The United Nations Conference on Trade and Development (UNCTAD) has said the global transition to renewable energy will require more than $1 trillion in annual investments by 2030, warning that developing economies may struggle to meet climate and energy targets without stronger foreign direct investment inflows and wider access to clean technologies.
The disclosure was contained in a new UNCTAD report titled “Energy Transition Investment and the Transfer of Knowledge and Skills: Implications for Investment Treaty Design,” which examined the financing requirements for the global clean energy transition and the growing role of private capital in renewable energy development.
According to the report, the scale of investment needed to transform the global energy system remains enormous as countries accelerate efforts to reduce fossil fuel dependence and achieve net-zero emission targets.
What the report is saying
UNCTAD noted that renewable energy financing is increasingly being driven by private capital, with developing economies expected to rely heavily on foreign investment to meet their transition goals.

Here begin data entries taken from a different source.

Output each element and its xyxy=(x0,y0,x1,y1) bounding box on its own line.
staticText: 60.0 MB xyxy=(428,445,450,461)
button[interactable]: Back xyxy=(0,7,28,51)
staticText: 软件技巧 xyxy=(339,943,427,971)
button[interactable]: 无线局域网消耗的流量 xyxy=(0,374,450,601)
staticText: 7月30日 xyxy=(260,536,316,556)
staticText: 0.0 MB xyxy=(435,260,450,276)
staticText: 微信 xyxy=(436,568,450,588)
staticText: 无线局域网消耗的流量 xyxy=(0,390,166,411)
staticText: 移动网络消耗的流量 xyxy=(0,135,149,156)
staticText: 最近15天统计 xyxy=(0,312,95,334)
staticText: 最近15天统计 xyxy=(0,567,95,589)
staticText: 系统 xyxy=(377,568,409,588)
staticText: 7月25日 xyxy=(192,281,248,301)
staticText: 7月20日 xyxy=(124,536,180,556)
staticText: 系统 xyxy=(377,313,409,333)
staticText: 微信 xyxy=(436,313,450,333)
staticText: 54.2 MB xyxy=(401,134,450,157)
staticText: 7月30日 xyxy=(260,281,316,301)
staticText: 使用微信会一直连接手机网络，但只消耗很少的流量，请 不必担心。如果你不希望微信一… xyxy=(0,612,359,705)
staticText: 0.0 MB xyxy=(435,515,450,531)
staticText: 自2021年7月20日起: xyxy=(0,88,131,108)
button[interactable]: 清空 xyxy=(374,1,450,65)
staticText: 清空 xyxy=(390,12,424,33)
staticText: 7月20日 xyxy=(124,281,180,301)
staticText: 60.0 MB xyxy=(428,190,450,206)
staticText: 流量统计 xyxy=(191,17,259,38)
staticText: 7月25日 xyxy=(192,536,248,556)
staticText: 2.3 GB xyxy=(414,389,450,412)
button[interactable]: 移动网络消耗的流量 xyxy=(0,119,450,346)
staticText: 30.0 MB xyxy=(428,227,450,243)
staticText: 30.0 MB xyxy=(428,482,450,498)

- More than 80% of investments across the renewable energy value chain currently come from private sector sources.
- “Especially for developing economies, attracting foreign direct investment (FDI) may be a prerequisite for the energy transition as domestic capital and development funds are insufficient to meet projected needs,” UNCTAD stated.
- The report also noted that emerging economies are increasingly moving up the clean technology value chain and participating more actively in global innovation and manufacturing activities.
The organisation stressed that countries would require not only financing but also access to advanced technologies, technical expertise and skilled labour to deploy and manage clean energy infrastructure effectively.
More Insights
UNCTAD warned that developing economies across Africa, Asia and Latin America continue to face significant barriers to renewable energy investment despite growing global demand for clean energy solutions.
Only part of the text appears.